An Antarctic ice shelf larger than New York City – in an area previously thought to be stable – has collapsed.

The shelf is relatively small, at 460 square miles, but its unexpected disintegration marks the first time in recorded history that East Antarctica has seen an ice shelf collapse, The Associated Press reported.

"In this part of Antarctica, which is attached to the highest, driest, coldest region, East Antarctica, we really did not anticipate seeing ice-shelf collapse," Peter Neff, a glaciologist at the University of Minnesota, said in a TikTok video on Friday.

The shelf broke apart as temperatures soared in the region last week. It collapsed sometime between March 14 and March 16, according to Catherine Walker, an ice scientist at the Woods Hole Oceanographic Institute.

That was just a few days before a research station on the Antarctic plateau registered temperatures 70 degrees Fahrenheit above average. A long column of water vapor, called an atmospheric river, had carried heat from the tropics to the ice continent. At the same time, a high-pressure system called a "heat dome" moved in and sat over East Antarctic, trapping heat and moisture there, according to The Washington Post.

"The heatwave was likely "the last straw on the camel's back," Walker told the AP.

"We probably are seeing the result of a lot of long-time increased ocean warming there," she said, adding, "It's just been melting and melting."

Global temperatures are rising as humans add more heat-trapping gases like carbon dioxide to the atmosphere, and the poles are warming faster than the rest of the planet.

Even before the heatwave, Antarctica was at its lowest sea ice coverage since records began, The Guardian reported in February.

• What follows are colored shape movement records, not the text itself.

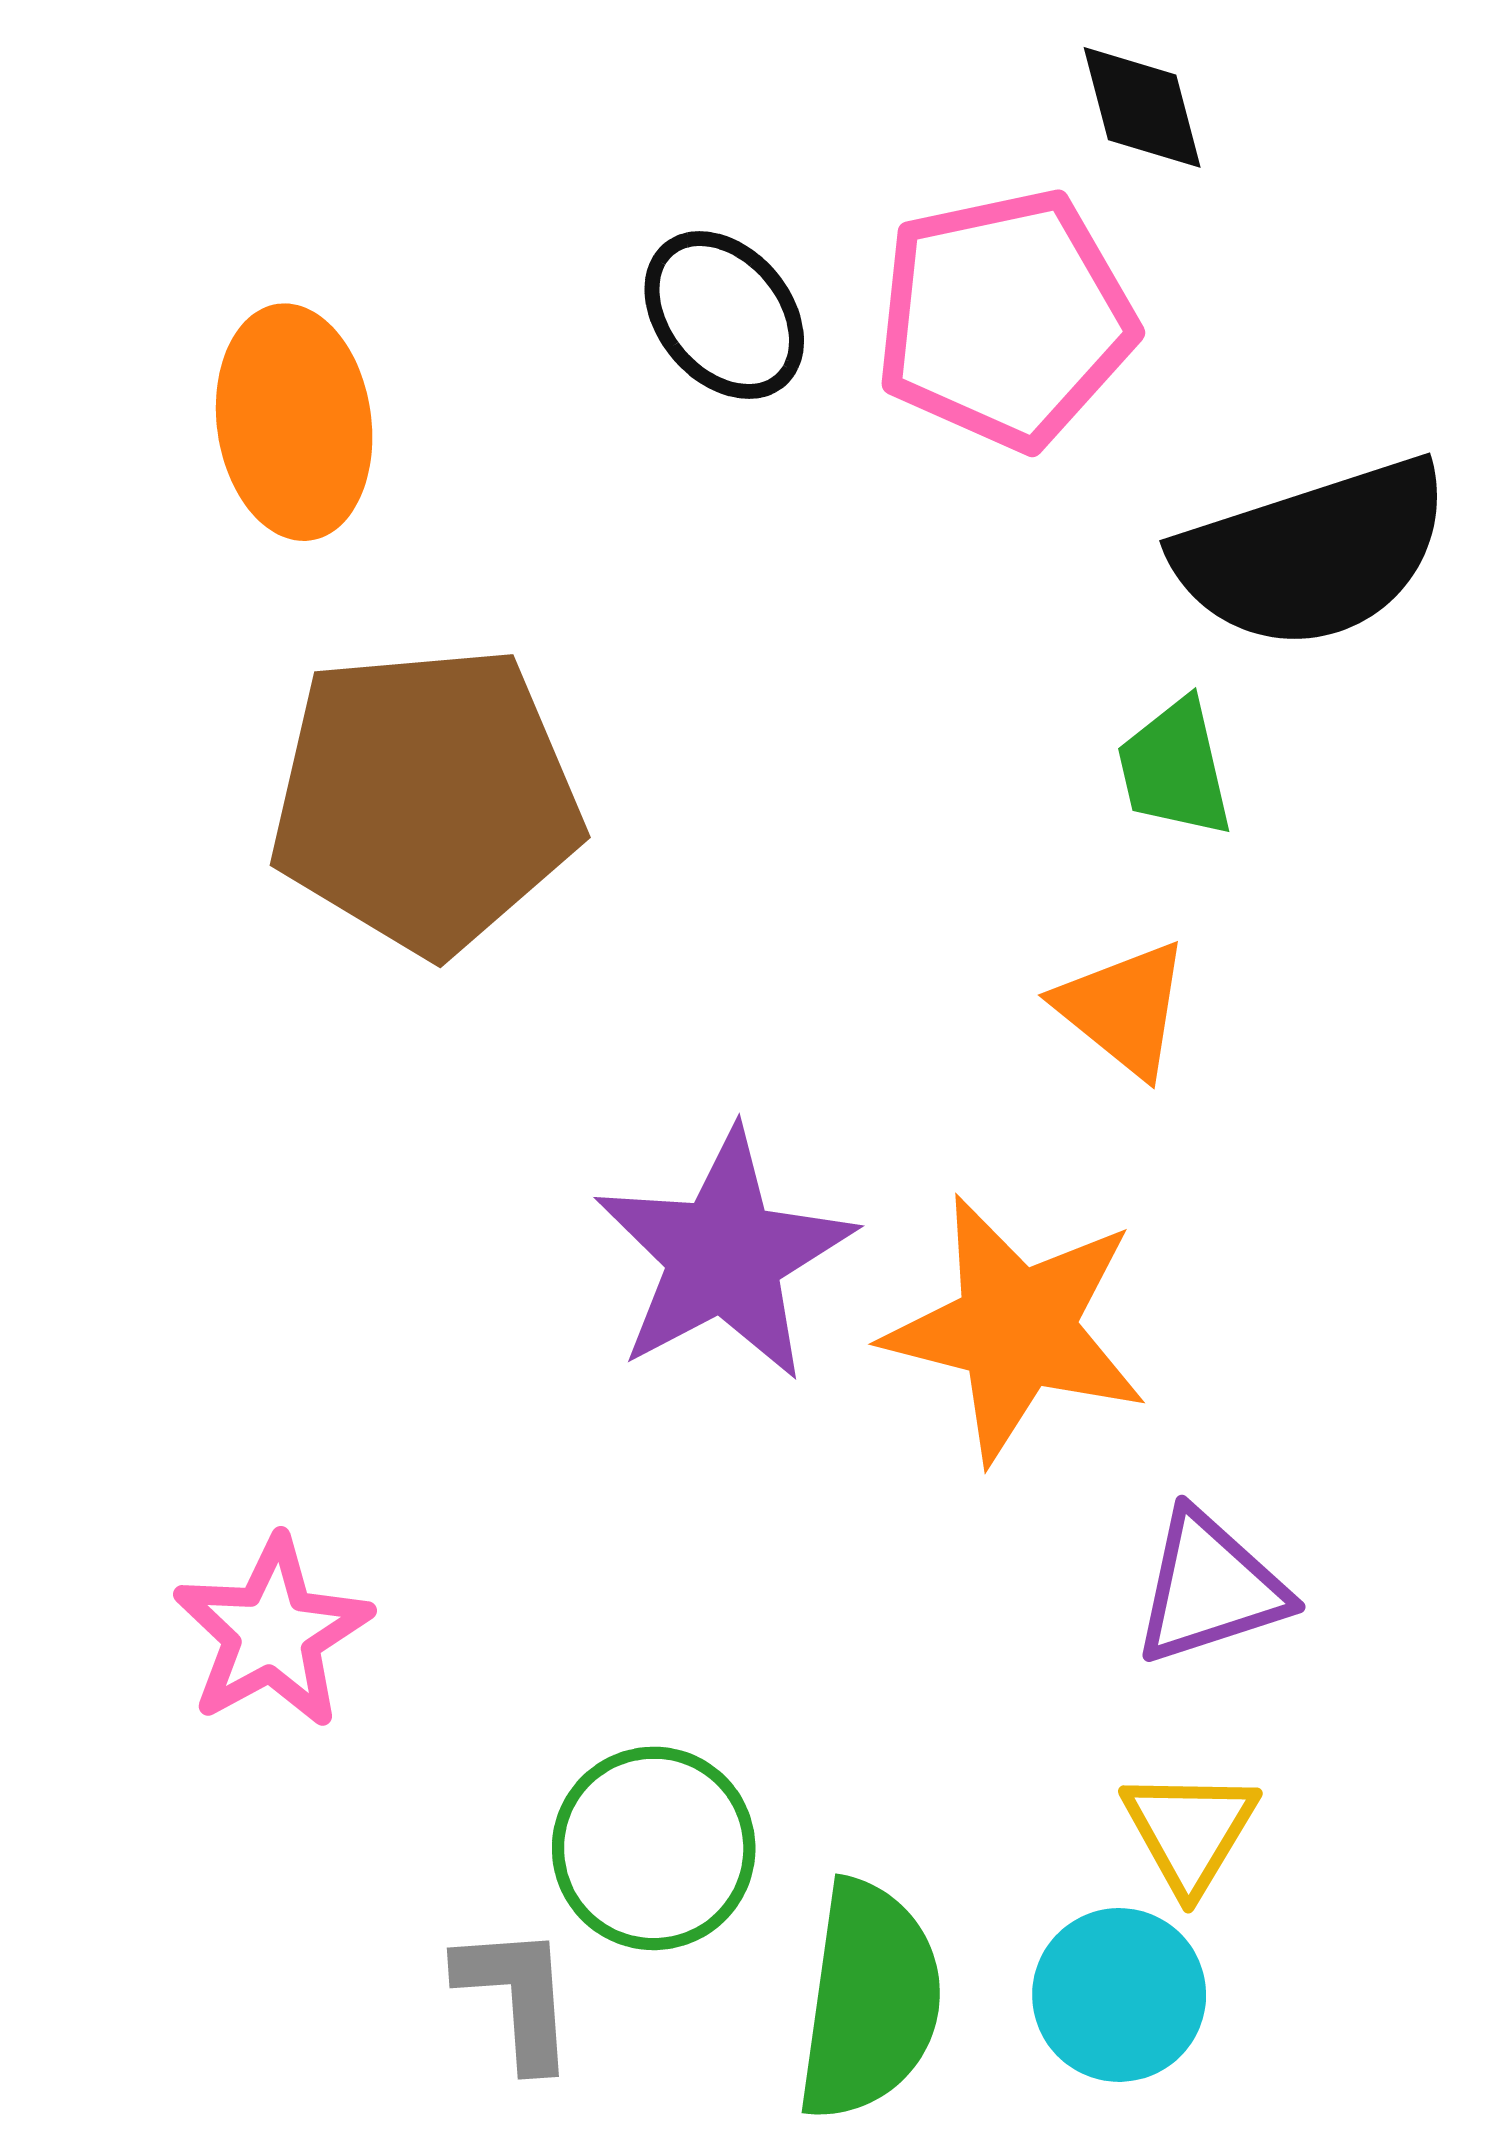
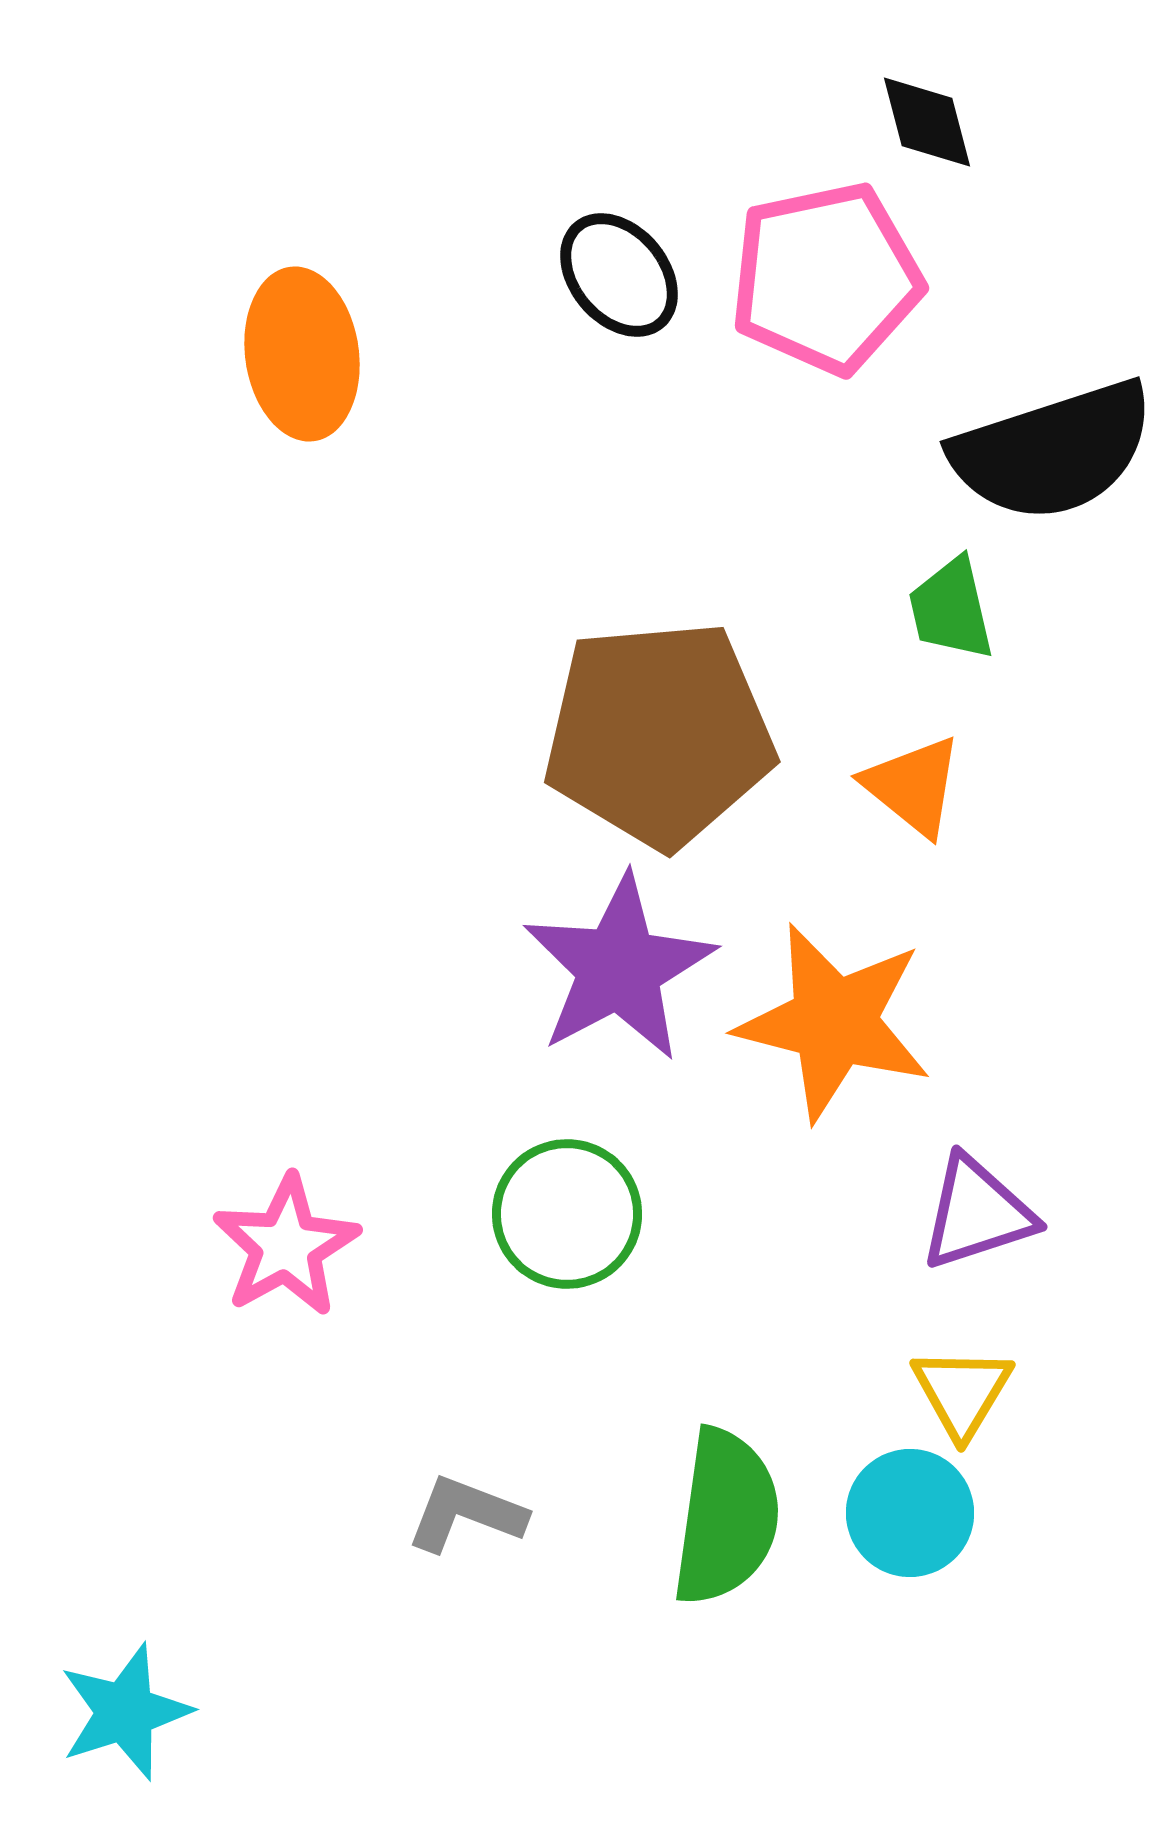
brown pentagon: (426, 799) -> (659, 734), moved
green circle: (654, 1848) -> (567, 1214), moved
gray L-shape: (517, 1996) -> (466, 1514), turned -65

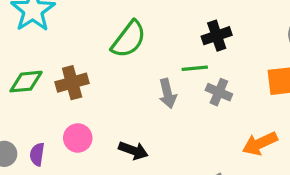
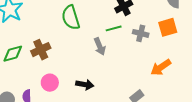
green semicircle: (129, 39) -> (71, 18), turned 135
gray cross: (219, 92) -> (141, 33), moved

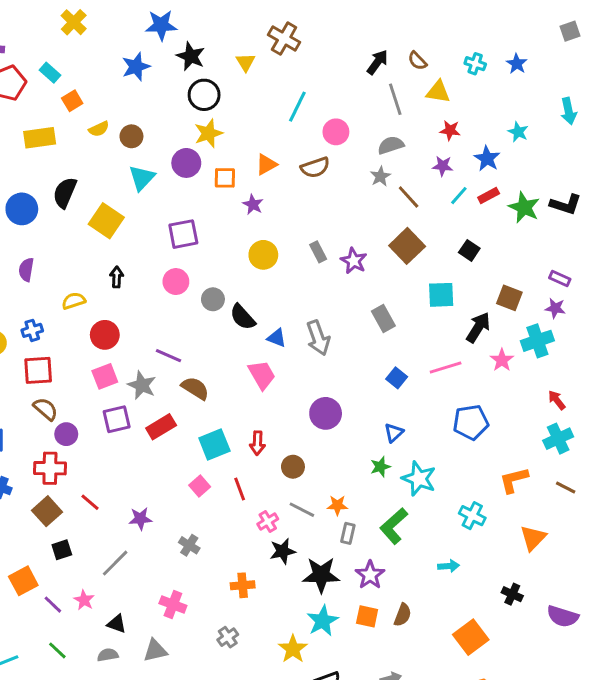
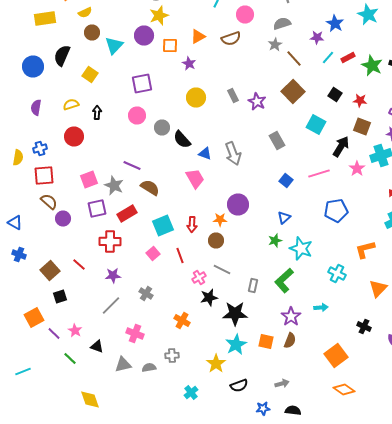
red star: (450, 130) -> (360, 100), moved
cyan star: (518, 132) -> (368, 14), size x1.5
brown circle: (131, 136) -> (92, 32), moved
blue star: (487, 159) -> (335, 24), moved
yellow square: (106, 221) -> (90, 74), size x0.7
cyan square: (441, 295) -> (316, 124), turned 30
yellow semicircle: (74, 301) -> (71, 104), moved
red circle: (105, 335) -> (74, 136), moved
red cross: (50, 468) -> (110, 242), moved
orange star: (337, 505) -> (220, 220), moved
gray line: (115, 563) -> (111, 306), moved
purple star: (370, 575) -> (291, 316), moved
orange cross: (243, 585) -> (182, 320), turned 35
gray cross: (228, 637) -> (172, 356), turned 32
green line: (57, 650) -> (70, 358), moved
gray semicircle: (108, 655) -> (149, 368), moved

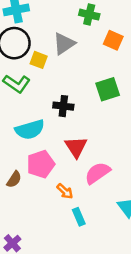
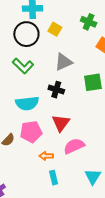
gray triangle: (64, 44) -> (63, 62), moved
yellow square: (39, 60) -> (55, 29), moved
orange arrow: (65, 191) -> (46, 156), turned 128

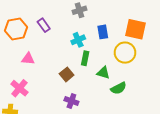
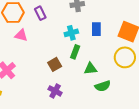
yellow circle: (125, 53) -> (125, 57), moved
pink triangle: (28, 59) -> (21, 35), moved
green triangle: (103, 73) -> (90, 69), turned -32

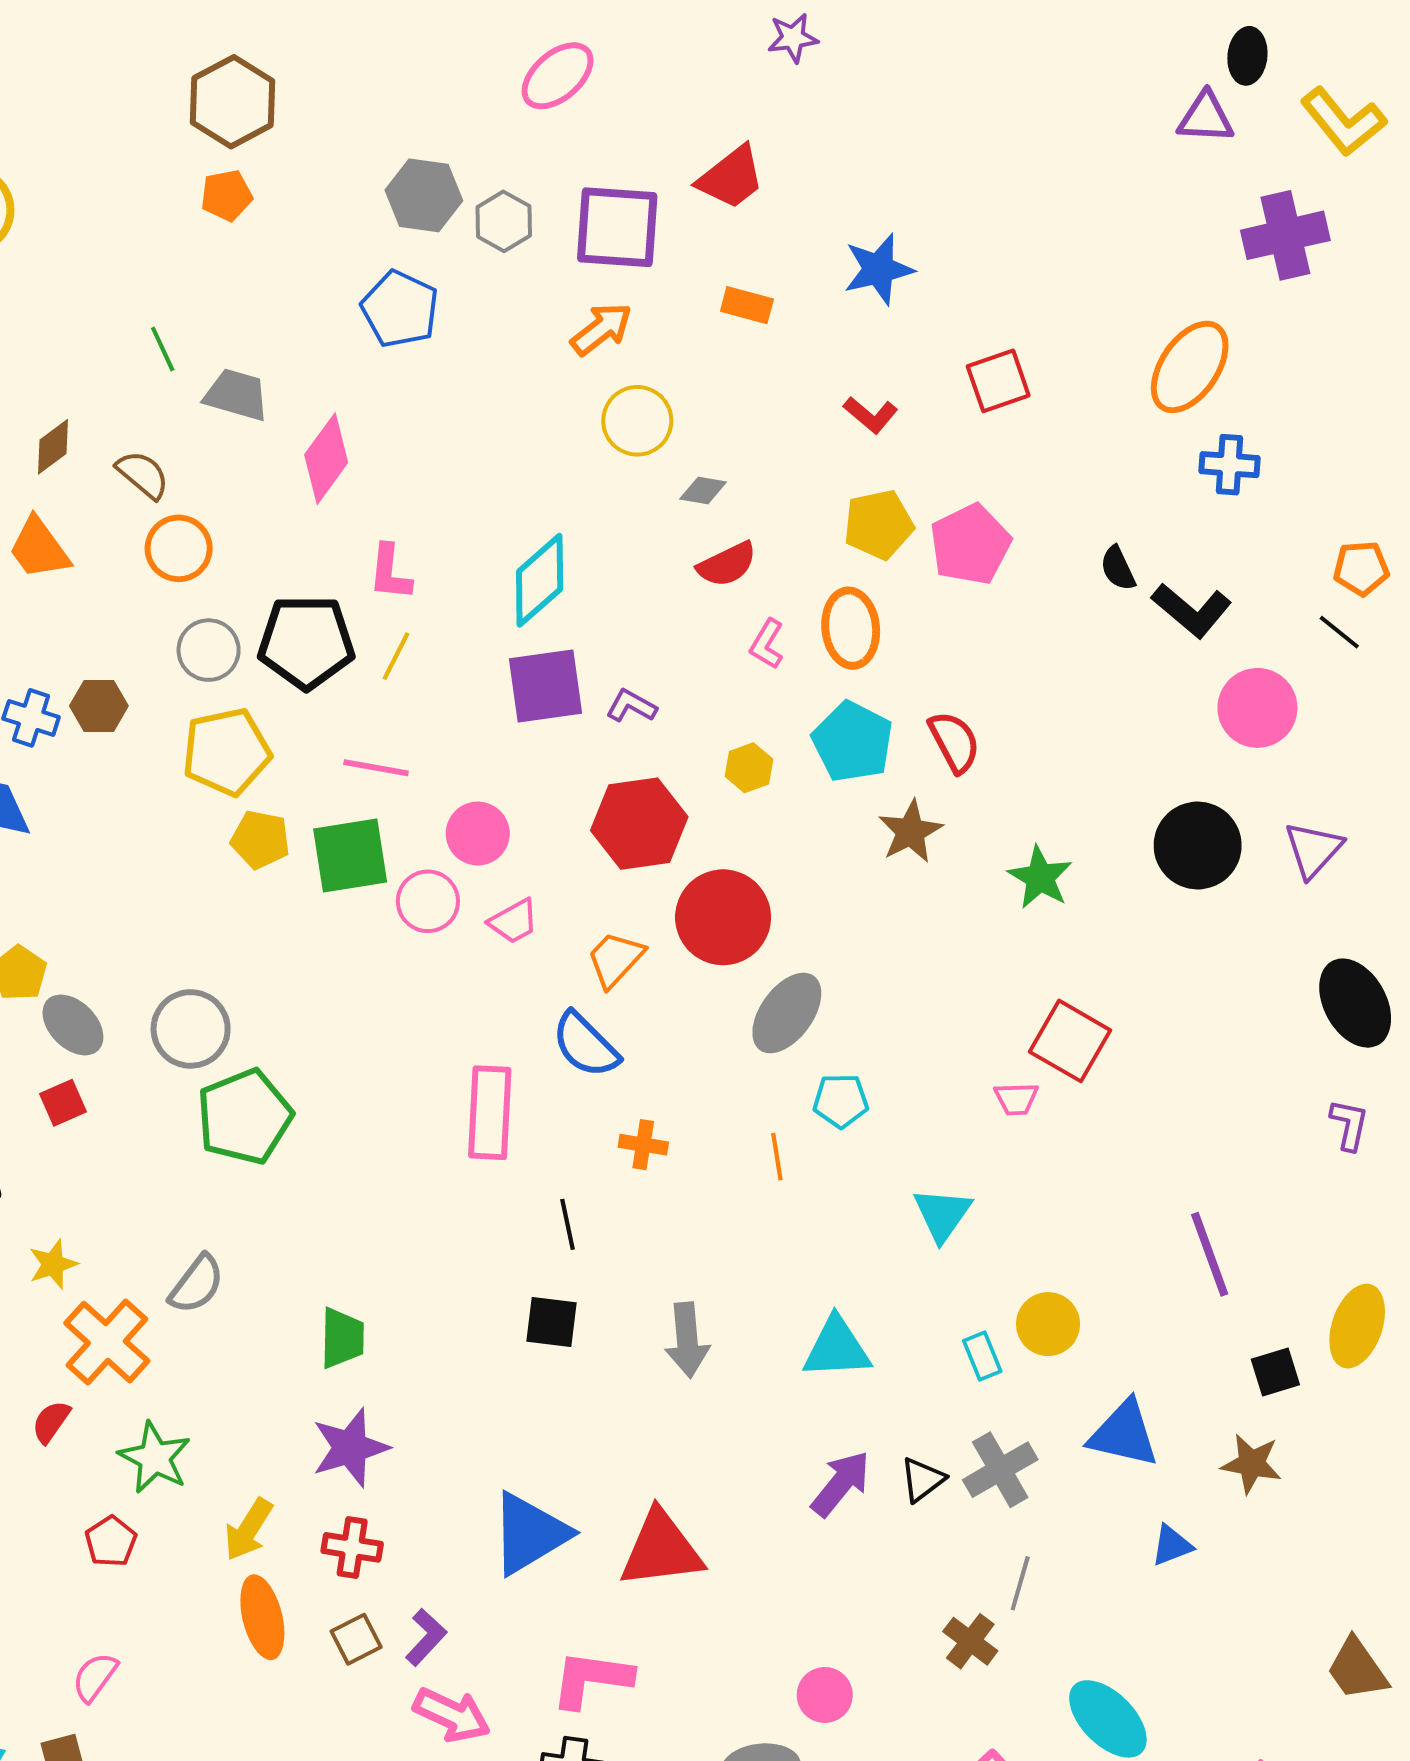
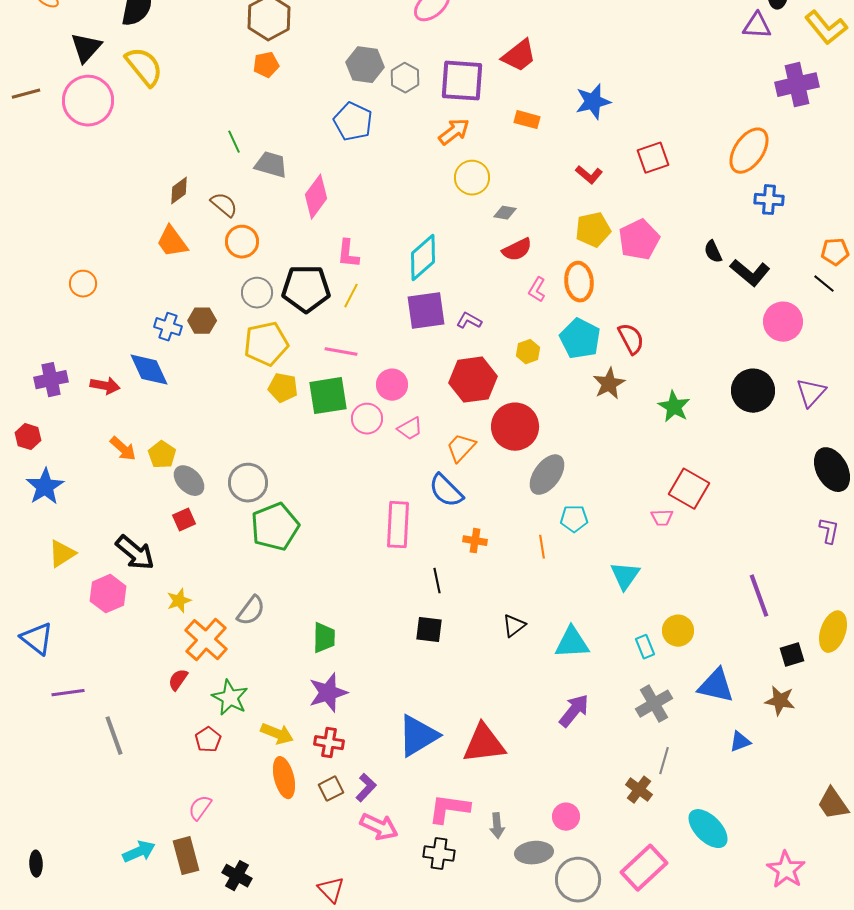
gray arrow: (687, 1340) -> (497, 826), moved, size x0.7
black triangle: (922, 1480) -> (514, 626), moved
yellow arrow: (248, 1529) -> (277, 734), turned -100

This satellite image shows the Conger/Glenzer ice shelf in February 2022, before its collapse.(NASA/AP)

This ice shelf had been slowly shrinking since the 1970s, and its melt sped up in 2020, so that its size was halved roughly every month, according to the AP. The shelf previously stood between two glaciers, called Conger and Glenzer, and warming ocean waters.

The concerning collapse shows that even areas scientists thought were safe from the effects of the climate crisis are not so unaffected after all.

"The Glenzer Conger ice shelf presumably had been there for thousands of years and it's not ever going to be there again," Neff told the AP.